The graph excludes Concho (added to ConocoPhillips); Apache (which has stopped providing a regional split in its US production); Jagged Peak Energy (merged with Parsley); Parsley (added to Pioneer), WPX (added to Devon) and Noble (merged with Chevron).


Companies need to have access to flexibility on the up- and down-sides to be able to cope with whatever happens in the medium term. Outside Opec, only the Permian seems to be able to provide the flexibility in a fast and affordable way; hence the consolidation should continue. Going forward, global players with a strong foothold in the Permian will be able to produce baseload, as usual, their conventional assets and to match any unexpected /unforecastable swing in demand thanks to shale oil. Permian will be used going forward to cover the many energy transitions hiccups!
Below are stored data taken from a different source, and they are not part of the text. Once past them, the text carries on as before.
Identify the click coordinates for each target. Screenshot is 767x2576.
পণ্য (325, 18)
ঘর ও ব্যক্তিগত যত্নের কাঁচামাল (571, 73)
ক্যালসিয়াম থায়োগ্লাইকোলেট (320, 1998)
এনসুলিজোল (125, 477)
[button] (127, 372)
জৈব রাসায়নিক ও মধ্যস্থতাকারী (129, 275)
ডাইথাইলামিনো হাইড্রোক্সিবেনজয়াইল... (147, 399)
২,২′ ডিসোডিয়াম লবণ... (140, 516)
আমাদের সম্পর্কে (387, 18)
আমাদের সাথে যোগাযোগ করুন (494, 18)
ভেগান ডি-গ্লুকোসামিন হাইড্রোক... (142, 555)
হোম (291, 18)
As we can expect a lot of hiccups, the value of Permian is going up.


Thierry Bros

26 February 2021

Advisory Board Member, Natural Gas World

[1] 10K form page 9

[2] The deal was closed on 8 August 2019

[3] Slide 12 in https://www.oxy.com/investors/Documents/Earnings/OXY4Q20ConferenceCallSlides.pdf

[5] ExxonMobil to sell U.K. upstream central and northern North Sea assets | ExxonMobil On top of the US Permian, ExxonMobil prioritizes Guyana, Brazil and LNG.